Inform Colonel Miller, but keep the organization secret as far as practicable. Instructions will follow.



Decherd, August 27, 1862.

Colonel MILLER, Nashville:

You have been assigned to the command of a light brigade. Concentrate it as soon as possible at Murfreesborough and make that point your main rendezvous. The Nineteenth Illinois should reach Nashville by cars to-morrow. Take it and the Eleventh Michigan, Stoke's cavalry, and McCook's cavalry, if it has not left, and march to Murfreesborough. The other cavalry and the artillery will be there by the time you arrive.

You are expected to operate actively in covering our lines out from Nashville, and particularly against the cavalry force of the enemy under Forrest and Morgan.

You should watch especially the region along line through Carthage, Lebanon, and Woodbury, Liberty, and Smithville, but the movements of the enemy's active corps might render it necessary for you to go west of the Chattanooga Railroad.
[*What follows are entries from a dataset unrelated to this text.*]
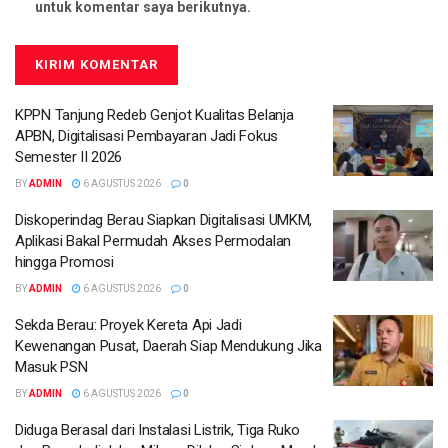
untuk komentar saya berikutnya.
KPPN Tanjung Redeb Genjot Kualitas Belanja
APBN, Digitalisasi Pembayaran Jadi Fokus
Semester II 2026
BY
ADMIN
6 AGUSTUS 2026
0
Diskoperindag Berau Siapkan Digitalisasi UMKM,
Aplikasi Bakal Permudah Akses Permodalan
hingga Promosi
BY
ADMIN
6 AGUSTUS 2026
0
Sekda Berau: Proyek Kereta Api Jadi
Kewenangan Pusat, Daerah Siap Mendukung Jika
Masuk PSN
BY
ADMIN
6 AGUSTUS 2026
0
Diduga Berasal dari Instalasi Listrik, Tiga Ruko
Do not go north of the Cumberland River at present, but report if you see any necessity for doing so. Stoker's Tennessee regiment is sent with you, that you may have the benefit of its members as guides as well as soldiers. You must employ every means to keep yourself fully informed, and use money as freely as necessary for the purpose.
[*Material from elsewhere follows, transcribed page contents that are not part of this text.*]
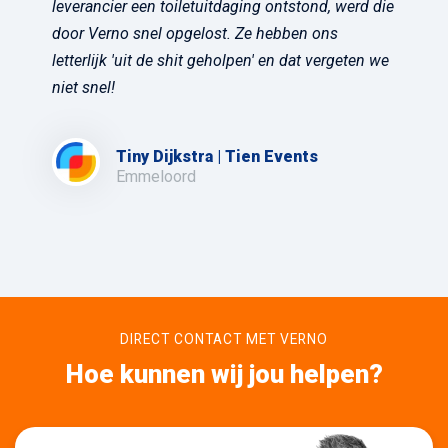
leverancier een toiletuitdaging ontstond, werd die
door Verno snel opgelost. Ze hebben ons
letterlijk 'uit de shit geholpen' en dat vergeten we
niet snel!
Tiny Dijkstra | Tien Events
Emmeloord
DIRECT CONTACT MET VERNO
Hoe kunnen wij jou helpen?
It is expected that you will move your infantry in wagons whenever the nature of the country will permit, and your brigade will therefore have 50 wagons for this purpose, but few other wagons will be necessary. The animals must forage on the country, and no baggage except a blanket be carried by the men and officers. The entire command must subsist as far as possible on the country, and should carry in haversacks as many rations as they can get from time to time, keeping, if possible, three days' on hand. You must carry salt and have butchers with the command, so that you may at any time secure fresh meat. Avoid as far as possible taking any wagons in addition to those required for the infantry, but if it is necessary to carry rations for an expedition a wagon for each regiment may become necessary to carry them and a few cooking utensils. The baggage and baggage trains of your brigade should be at Murfreesborough, with a guard composed of such men as are least fit to accompany the command. You should never start with less than 40 rounds of ammunition. Take a telegraph operator with you, and communicate in cipher by telegraph from intermediate points in case you have anything of importance and cannot reach a regular station.
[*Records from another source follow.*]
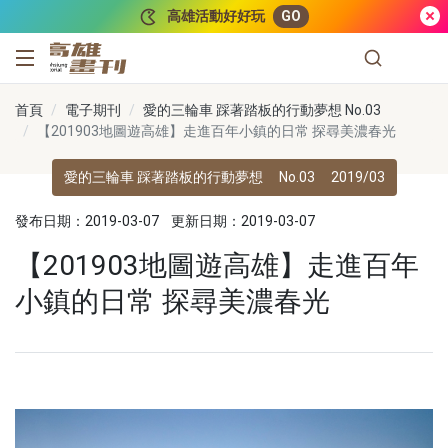
跳到主要內容
高雄活動好好玩
GO
高雄畫刊
首頁
電子期刊
愛的三輪車 踩著踏板的行動夢想 No.03
【201903地圖遊高雄】走進百年小鎮的日常 探尋美濃春光
愛的三輪車 踩著踏板的行動夢想
No.03
2019/03
發布日期：2019-03-07
更新日期：2019-03-07
【201903地圖遊高雄】走進百年
小鎮的日常 探尋美濃春光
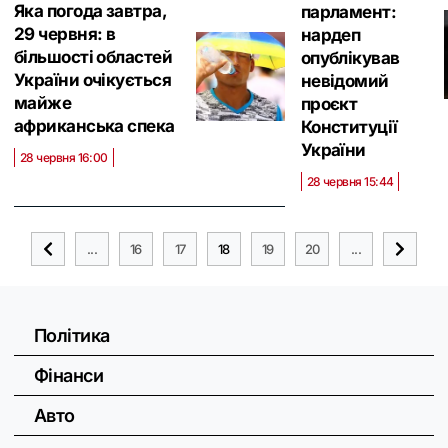
Яка погода завтра,
парламент:
29 червня: в
нардеп
більшості областей
опублікував
України очікується
невідомий
майже
проєкт
африканська спека
Конституції
України
28 червня 16:00
28 червня 15:44
...
16
17
18
19
20
...
Політика
Фінанси
Авто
It will be necessary for you to leave a detachment of cavalry-two or three companies-at all times at Murfreesborough for duty at that post.

With activity, vigilance, and determination your brigade can render the most useful service, and it is hoped may soon succeed in either destroying or driving off the cavalry under Morgan and Forrest. You must give some special attention to the safety of your artillery and never expose it to loss.